Carlos comes back and tries to get the van started to no avail, mashing valiantly on the fuel pump but still it won’t catch. He grabs another 2.5L water bottle and heads back to the station while we clients just look at each other and shrug our shoulders in a, “well, what can we do?” helpless look. Then go back to more rock throwing.
Finally, after another 5L of fuel is poured in and much smoke belching, the van springs to life and shuttles us home without incident. On the way back Aaron gives us a lot of insight into Peruvian life; what it’s like to grow up in a country where the leadership is constantly changing, where theft is experienced simply for the power felt in taking things from people, where walking in the wrong part of town really is a problem and can get you killed and where everyone seems to have at least four or five lines of income because you never know what’s going to happen the next time there is an election.

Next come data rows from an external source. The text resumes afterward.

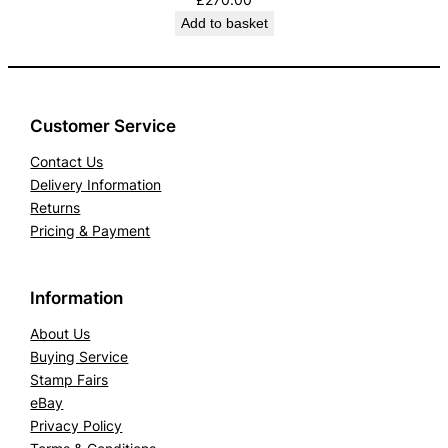
Add to basket
Customer Service
Contact Us
Delivery Information
Returns
Pricing & Payment
Information
About Us
Buying Service
Stamp Fairs
eBay
Privacy Policy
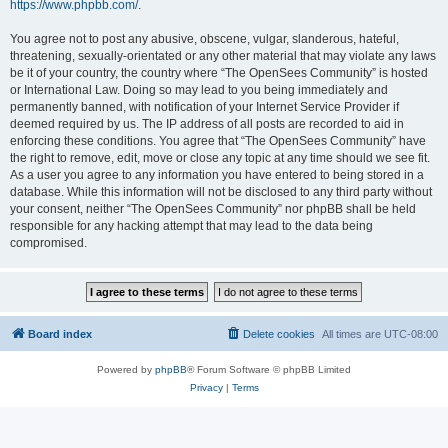
https://www.phpbb.com/
.
You agree not to post any abusive, obscene, vulgar, slanderous, hateful,
threatening, sexually-orientated or any other material that may violate any laws
be it of your country, the country where “The OpenSees Community” is hosted
or International Law. Doing so may lead to you being immediately and
permanently banned, with notification of your Internet Service Provider if
deemed required by us. The IP address of all posts are recorded to aid in
enforcing these conditions. You agree that “The OpenSees Community” have
the right to remove, edit, move or close any topic at any time should we see fit.
As a user you agree to any information you have entered to being stored in a
database. While this information will not be disclosed to any third party without
your consent, neither “The OpenSees Community” nor phpBB shall be held
responsible for any hacking attempt that may lead to the data being
compromised.
Board index
Delete cookies
All times are
UTC-08:00
Powered by
phpBB
® Forum Software © phpBB Limited
Privacy
|
Terms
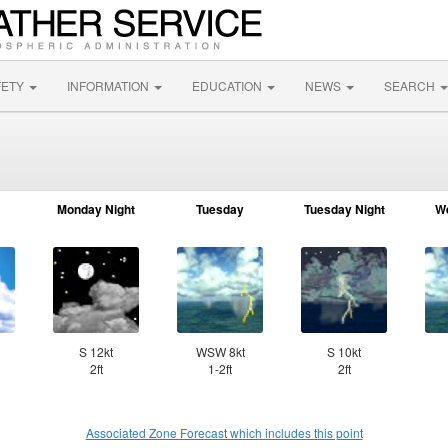
FETY
INFORMATION
EDUCATION
NEWS
SEARCH
Monday Night
Tuesday
Tuesday Night
W
S 12kt
WSW 8kt
S 10kt
2ft
1-2ft
2ft
Associated Zone Forecast which includes this point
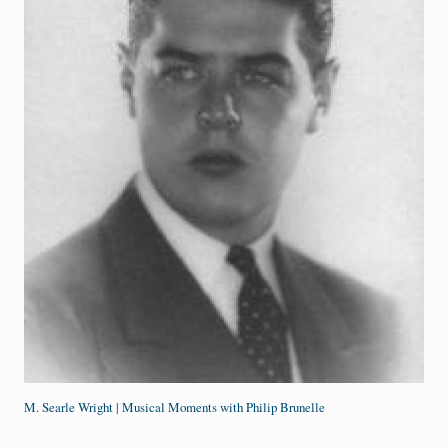
M. Searle Wright | Musical Moments with Philip Brunelle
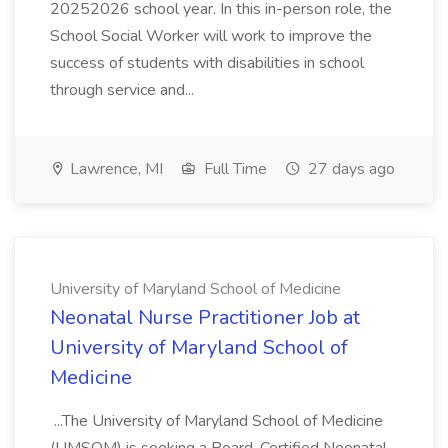
20252026 school year. In this in-person role, the
School Social Worker will work to improve the
success of students with disabilities in school
through service and...
Lawrence, MI
Full Time
27 days ago
University of Maryland School of Medicine
Neonatal Nurse Practitioner Job at
University of Maryland School of
Medicine
...The University of Maryland School of Medicine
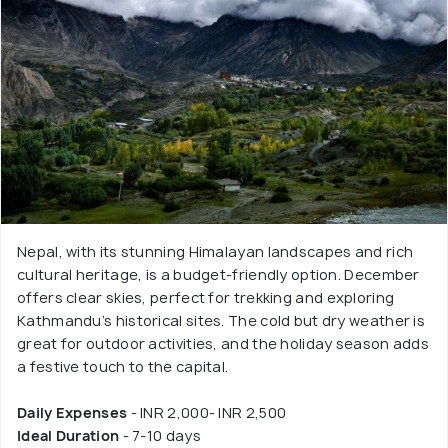
Nepal, with its stunning Himalayan landscapes and rich
cultural heritage, is a budget-friendly option. December
offers clear skies, perfect for trekking and exploring
Kathmandu’s historical sites. The cold but dry weather is
great for outdoor activities, and the holiday season adds
a festive touch to the capital.
Daily Expenses
- INR 2,000- INR 2,500
Ideal Duration
- 7-10 days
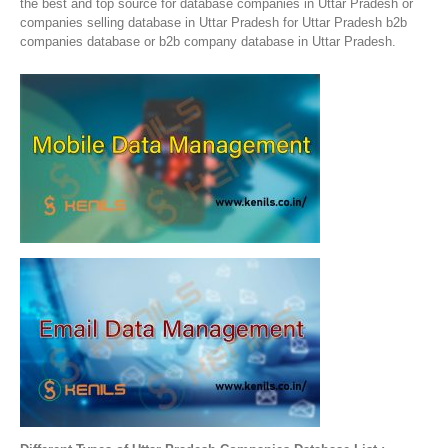
the best and top source for database companies in Uttar Pradesh or
companies selling database in Uttar Pradesh for Uttar Pradesh b2b
companies database or b2b company database in Uttar Pradesh.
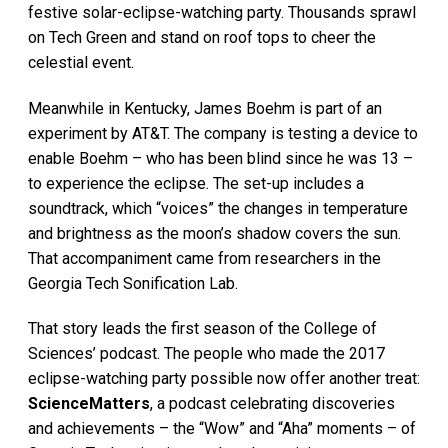
festive solar-eclipse-watching party. Thousands sprawl
on Tech Green and stand on roof tops to cheer the
celestial event.
Meanwhile in Kentucky, James Boehm is part of an
experiment by AT&T. The company is testing a device to
enable Boehm – who has been blind since he was 13 –
to experience the eclipse. The set-up includes a
soundtrack, which “voices” the changes in temperature
and brightness as the moon’s shadow covers the sun.
That accompaniment came from researchers in the
Georgia Tech Sonification Lab.
That story leads the first season of the College of
Sciences’ podcast. The people who made the 2017
eclipse-watching party possible now offer another treat:
ScienceMatters
, a podcast celebrating discoveries
and achievements – the “Wow” and “Aha” moments – of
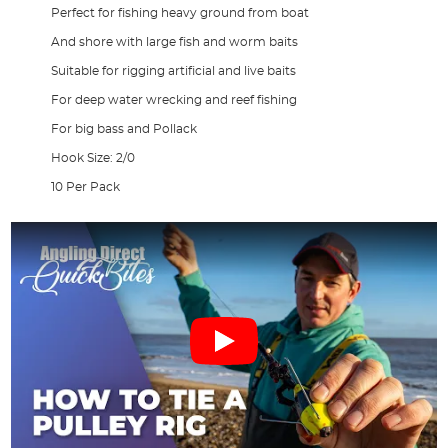
Perfect for fishing heavy ground from boat
And shore with large fish and worm baits
Suitable for rigging artificial and live baits
For deep water wrecking and reef fishing
For big bass and Pollack
Hook Size: 2/0
10 Per Pack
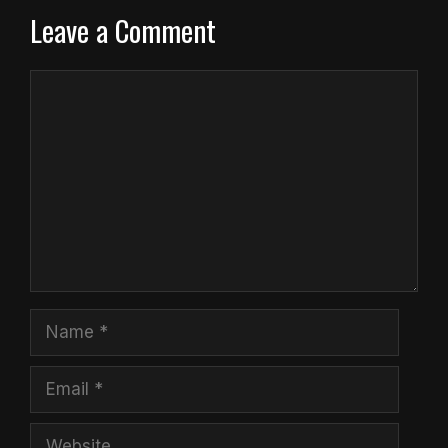
Leave a Comment
Comment
Name
Email
Website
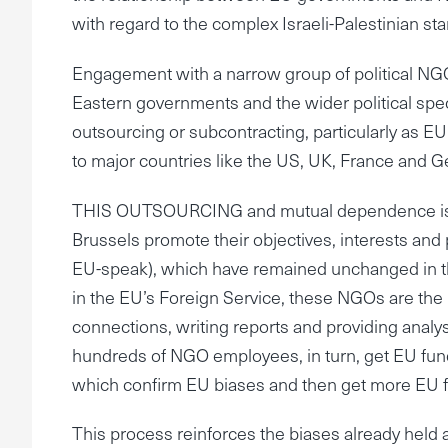
with regard to the complex Israeli-Palestinian sta
Engagement with a narrow group of political NGO
Eastern governments and the wider political spe
outsourcing or subcontracting, particularly as E
to major countries like the US, UK, France and 
THIS OUTSOURCING and mutual dependence is crit
Brussels promote their objectives, interests an
EU-speak), which have remained unchanged in th
in the EU’s Foreign Service, these NGOs are the m
connections, writing reports and providing analyse
hundreds of NGO employees, in turn, get EU fundi
which confirm EU biases and then get more EU 
This process reinforces the biases already held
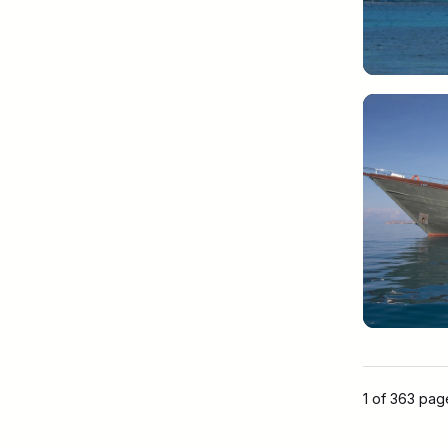
1 of 363 pa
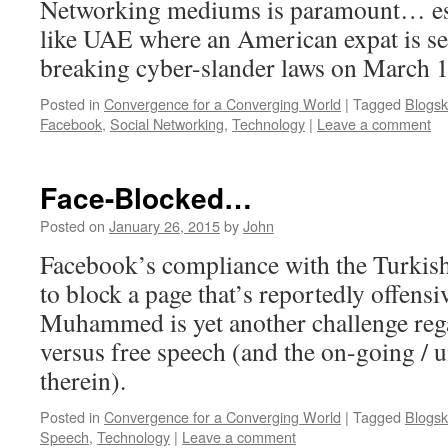
Networking mediums is paramount… espe
like UAE where an American expat is set 
breaking cyber-slander laws on March 1
Posted in
Convergence for a Converging World
|
Tagged
Blogsk
Facebook
,
Social Networking
,
Technology
|
Leave a comment
Face-Blocked…
Posted on
January 26, 2015
by
John
Facebook’s compliance with the Turkis
to block a page that’s reportedly offensi
Muhammed is yet another challenge reg
versus free speech (and the on-going / 
therein).
Posted in
Convergence for a Converging World
|
Tagged
Blogsk
Speech
,
Technology
|
Leave a comment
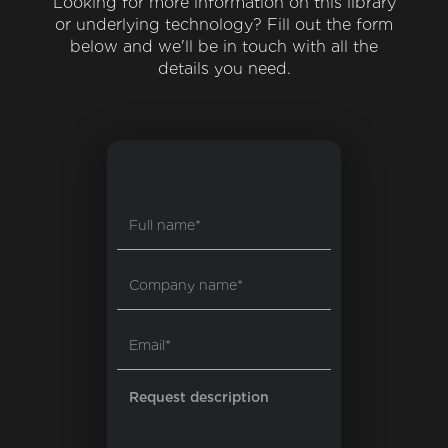
Looking for more information on this library
or underlying technology? Fill out the form
below and we'll be in touch with all the
details you need.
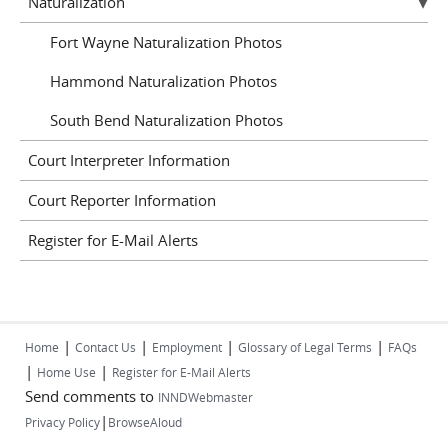
Naturalization
Fort Wayne Naturalization Photos
Hammond Naturalization Photos
South Bend Naturalization Photos
Court Interpreter Information
Court Reporter Information
Register for E-Mail Alerts
|
|
|
|
Home
Contact Us
Employment
Glossary of Legal Terms
FAQs
|
|
Home Use
Register for E-Mail Alerts
Send comments to
INNDWebmaster
|
Privacy Policy
BrowseAloud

I finish my evening by heading to Cicciolina’s, a great restaurant suggested to me by Hector at Inkaterra. My table is on a slight balcony over an alley way and the cool mountain air mixed with heat and garlic aromas coming off the nearby grill is an intoxicating mix. Or maybe it’s the wine. And the food! My heart wept when I finished the onion soup which went perfectly with the Malbec I had selected. The trout had tons of flavor, so much that I can’t describe. A smooth, buttery cream sauce mixed with caramelized onions and fresh chives. See? I can’t really describe it other than I’d love a swimming pool full of it to splash around in. Oh man, it’s was dee-lish-us.
And now, for the plagiarized desert description: A white chocolate mousse mounted on a soft Whiskey drenched brownie, drizzled with our warm butterscotch sauce and served with little mint jellies.